Steve shoves his glasses in place with the back of one dusty hand and sets a little group of blue tiles. “Everyone deserves something nice.” 

“You  _ deserve _ a goddamn burger,” Clint kicks a stray tile across his field of vision. It sticks in the wet mortar right as he’s setting another piece close by. Steve throws him a dirty look over the top of his glasses. Clint just grins. “Food. We should go eat some.” 

Steve sits back on his heels and sighs. “I suppose.
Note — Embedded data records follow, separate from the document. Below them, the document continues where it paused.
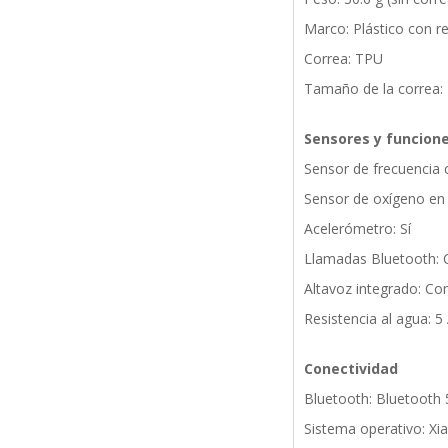
Marco: Plástico con r
Correa: TPU
Tamaño de la correa:
Sensores y funcion
Sensor de frecuencia c
Sensor de oxígeno en 
Acelerómetro: Sí
Llamadas Bluetooth: 
Altavoz integrado: Co
Resistencia al agua: 
Conectividad
Bluetooth: Bluetooth 
Sistema operativo: X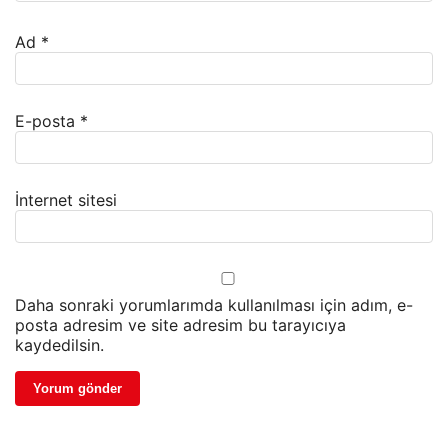
Ad
*
E-posta
*
İnternet sitesi
Daha sonraki yorumlarımda kullanılması için adım, e-
posta adresim ve site adresim bu tarayıcıya
kaydedilsin.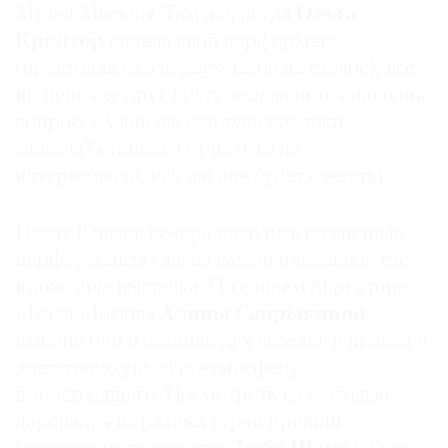
Музея Москвы. Там же, когда
Ольга
Где
Кройтор
начала свой перформанс
найти
газету
(простояла около двух часов на столбе), все
по цепочке друг другу задавали только один
Контакты
вопрос: «А как же она туда все-таки
редакции
залезла?» (никого отчего-то не
Авторы
интересовало, как же она будет слезать).
Медиакит
Mediakit
После 8 часов вечера начались различные
перформансы уже на самой площадке, где
проходила выставка. По словам директора
Музея Москвы
Алины Сапрыкиной
,
именно они и вселили дух веселья и драйва в
достаточно унылую атмосферу
происходящего. Посмотреть на молодые
дарования из разных стран пришли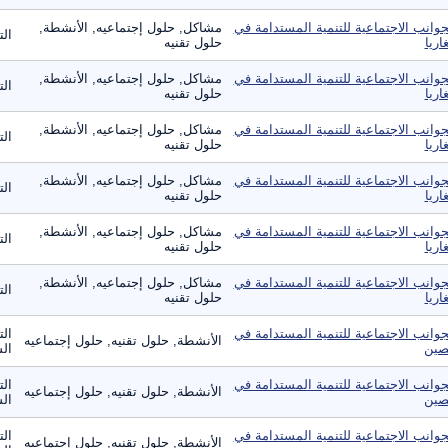
جوانب الاجتماعية للتنمية المستدامة في
مشاكل, حلول إجتماعيه, الأنشطة,
ال
غاريا
حلول تقنيه
جوانب الاجتماعية للتنمية المستدامة في
مشاكل, حلول إجتماعيه, الأنشطة,
ال
غاريا
حلول تقنيه
جوانب الاجتماعية للتنمية المستدامة في
مشاكل, حلول إجتماعيه, الأنشطة,
ال
غاريا
حلول تقنيه
جوانب الاجتماعية للتنمية المستدامة في
مشاكل, حلول إجتماعيه, الأنشطة,
ال
غاريا
حلول تقنيه
جوانب الاجتماعية للتنمية المستدامة في
مشاكل, حلول إجتماعيه, الأنشطة,
ال
غاريا
حلول تقنيه
جوانب الاجتماعية للتنمية المستدامة في
مشاكل, حلول إجتماعيه, الأنشطة,
ال
غاريا
حلول تقنيه
جوانب الاجتماعية للتنمية المستدامة في
الت
الأنشطة, حلول تقنيه, حلول إجتماعيه
صين
ال
جوانب الاجتماعية للتنمية المستدامة في
الت
الأنشطة, حلول تقنيه, حلول إجتماعيه
صين
ال
جوانب الاجتماعية للتنمية المستدامة في
الت
الأنشطة, حلول تقنيه, حلول إجتماعيه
Go find out what the kids want, I’ll catch up with you in a minute.” 

As if on cue, the apartment door bangs open and Rocket comes barreling into the room, brandishing a half-full garbage bag. Today’s t-shirt is bright purple with TRASH PANDA across the front in glitter. “Relinquish unto me your refuse! Divest yourself of detritus! Gimme the garbage!” 

Steve laughs and points to a growing mound of paper towels behind him. “Go nuts.” 
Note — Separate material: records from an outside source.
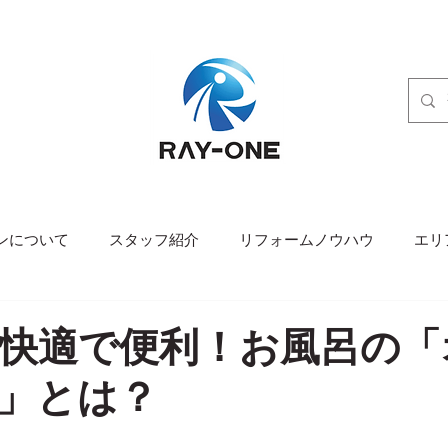
ンについて
スタッフ紹介
リフォームノウハウ
エリ
快適で便利！お風呂の「
」とは？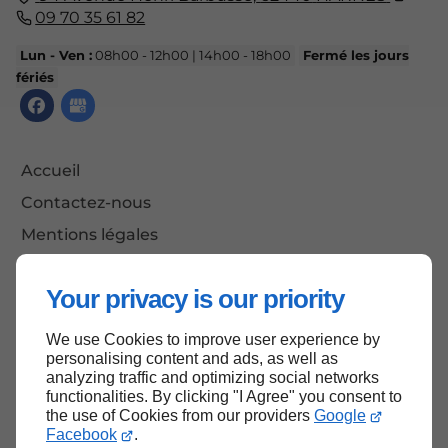
09 70 35 61 82
Lun - Ven :
08h00 - 12h00 | 14h00 - 18h00
Fermé les jours
fériés
Accueil
Contactez-nous
Mentions légales
Plan du site
Your privacy is our priority
We use Cookies to improve user experience by
Haut de page
personalising content and ads, as well as
analyzing traffic and optimizing social networks
functionalities. By clicking "I Agree" you consent to
the use of Cookies from our providers
Google
Facebook
.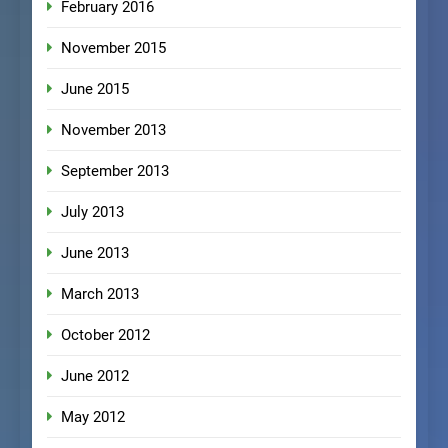
February 2016
November 2015
June 2015
November 2013
September 2013
July 2013
June 2013
March 2013
October 2012
June 2012
May 2012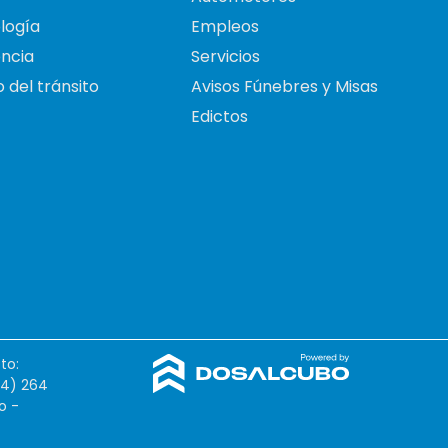
logía
Empleos
ncia
Servicios
 del tránsito
Avisos Fúnebres y Misas
Edictos
to:
54) 264
o -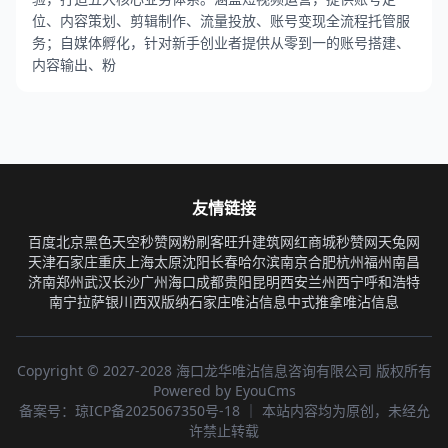
位、内容策划、剪辑制作、流量投放、账号变现全流程托管服
务；自媒体孵化，针对新手创业者提供从零到一的账号搭建、
内容输出、粉
友情链接
百度
北京
黑色天空秒赞网
粉刷客
旺升建筑
网红商城
秒赞网
天兔网
天津
石家庄
重庆
上海
太原
沈阳
长春
哈尔滨
南京
合肥
杭州
福州
南昌
济南
郑州
武汉
长沙
广州
海口
成都
贵阳
昆明
西安
兰州
西宁
呼和浩特
南宁
拉萨
银川
西双版纳
石家庄
唯沾信息
中式推拿
唯沾信息
Copyright © 2027-2028 海口龙华唯沾信息咨询有限公司 版权所有
Powered by EyouCms
备案号：
琼ICP备2025067350号-18
｜ 本站内容均为原创，未经允
许禁止转载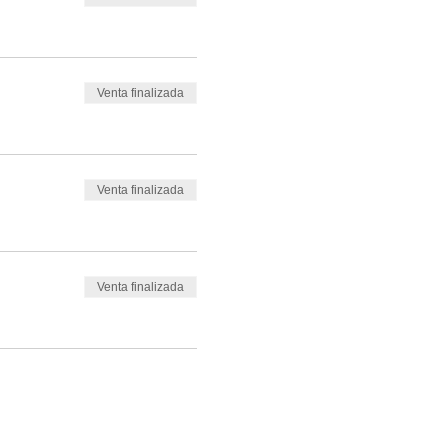
Venta finalizada
Venta finalizada
Venta finalizada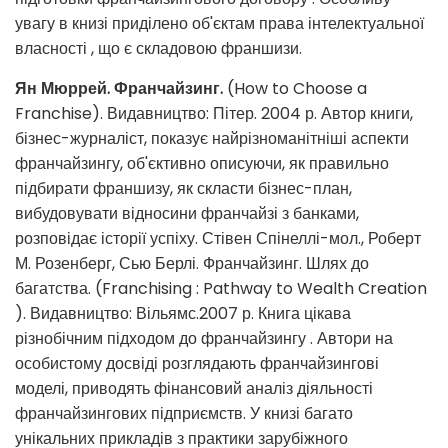
увагу в книзі приділено об'єктам права інтелектуальної
власності , що є складовою франшизи.
Ян Мюррей. Франчайзинг.
(How to Choose a
Franchise). Видавництво: Пітер. 2004 р. Автор книги,
бізнес-журналіст, показує найрізноманітніші аспекти
франчайзингу, об'єктивно описуючи, як правильно
підбирати франшизу, як скласти бізнес-план,
вибудовувати відносини франчайзі з банками,
розповідає історії успіху. Стівен Спінеллі-мол., Роберт
М. Розенберг, Сью Берлі. Франчайзинг. Шлях до
багатства. (Franchising : Pathway to Wealth Creation
). Видавництво: Вільямс.2007 р. Книга цікава
різнобічним підходом до франчайзингу . Автори на
особистому досвіді розглядають франчайзингові
моделі, приводять фінансовий аналіз діяльності
франчайзингових підприємств. У книзі багато
унікальних прикладів з практики зарубіжного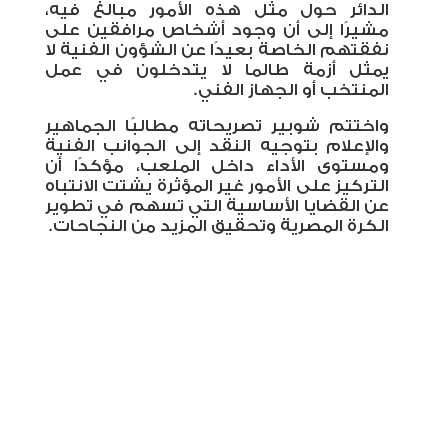
الدائر حول مثل هذه الأمور مبالغ فيه،
مشيرًا إلى أن وجود أشخاص مرافقين على
نفقتهم الخاصة بعيدًا عن الشؤون الفنية لا
يمثل أزمة طالما لا يتدخلون في عمل
المنتخب أو الجهاز الفني
.
واختتم شوبير تصريحاته مطالبًا الجماهير
والإعلام بتوجيه النقد إلى الجوانب الفنية
ومستوى الأداء داخل الملعب، مؤكدًا أن
التركيز على الأمور غير المؤثرة يشتت الانتباه
عن القضايا الأساسية التي تسهم في تطوير
الكرة المصرية وتحقيق المزيد من النجاحات.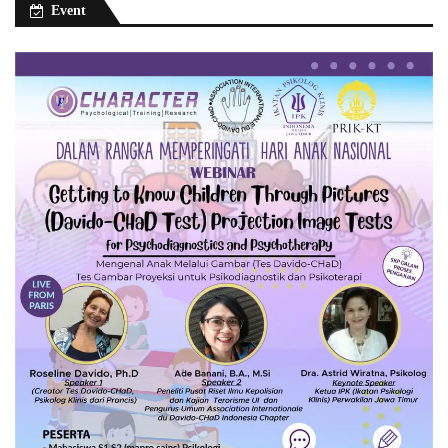
Event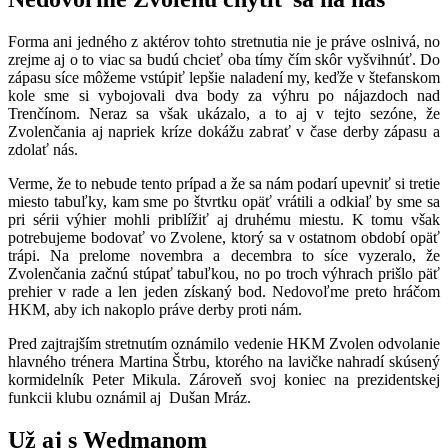
Forma ani jedného z aktérov tohto stretnutia nie je práve oslnivá, no
zrejme aj o to viac sa budú chcieť oba tímy čím skôr vyšvihnúť. Do
zápasu síce môžeme vstúpiť lepšie naladení my, keďže v štefanskom
kole sme si vybojovali dva body za výhru po nájazdoch nad
Trenčínom. Neraz sa však ukázalo, a to aj v tejto sezóne, že
Zvolenčania aj napriek kríze dokážu zabrať v čase derby zápasu a
zdolať nás.
Verme, že to nebude tento prípad a že sa nám podarí upevniť si tretie
miesto tabuľky, kam sme po štvrtku opäť vrátili a odkiaľ by sme sa
pri sérii výhier mohli priblížiť aj druhému miestu. K tomu však
potrebujeme bodovať vo Zvolene, ktorý sa v ostatnom období opäť
trápi. Na prelome novembra a decembra to síce vyzeralo, že
Zvolenčania začnú stúpať tabuľkou, no po troch výhrach prišlo päť
prehier v rade a len jeden získaný bod. Nedovoľme preto hráčom
HKM, aby ich nakoplo práve derby proti nám.
Pred zajtrajším stretnutím oznámilo vedenie HKM Zvolen odvolanie
hlavného trénera Martina Štrbu, ktorého na lavičke nahradí skúsený
kormidelník Peter Mikula. Zároveň svoj koniec na prezidentskej
funkcii klubu oznámil aj Dušan Mráz.
Už aj s Wedmanom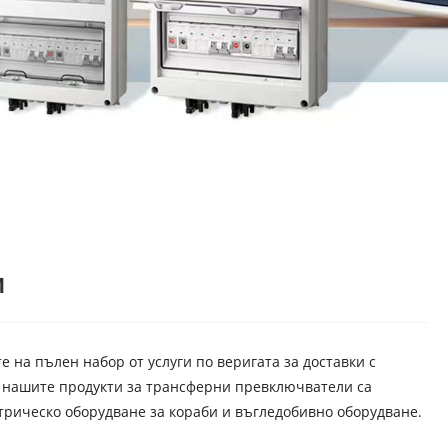
и
е на пълен набор от услуги по веригата за доставки с
 нашите продукти за трансферни превключватели са
трическо оборудване за кораби и въгледобивно оборудване.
“Hey, there’s a bunch of plastic and stuff in the bathroom, too.” Clint bounces the kid back the hallway. 

“I learned to put in a garbage disposal today!” Rocket yells back. Clint starts to ask him how it went when Bucky drags in a moment later, canvas bag full of tools clanging to the floor. His knuckles are bloody and there’s a scratch on his forehead. . 

“That good, huh?” Clint cracks a smile then immediately drops it when Bucky throws him a murderous side-eye. 

Steve chuckles and stands up. “C’mere, let me see.” 

“The boy has noodle arms,” Bucky holds out his hand dutifully for inspection, “I make him pick up trash instead.” 

“Hey those things are fuckin’ heavy, man!” Rocket argues, poking his head out of the bathroom. He can’t help but look a little wounded by his mentor’s words. Steve’s wiping blood off Bucky’s hand with unusual focus, mouth pressed into a thin line, holding back what could only be a giggle. In the kitchen, these two may work magic, but outside? Someone’s going to get stabbed before the sun sets. Clint jumps in and takes Rocket by the arm. No sense in ruining a perfectly good lunch run with arguments. 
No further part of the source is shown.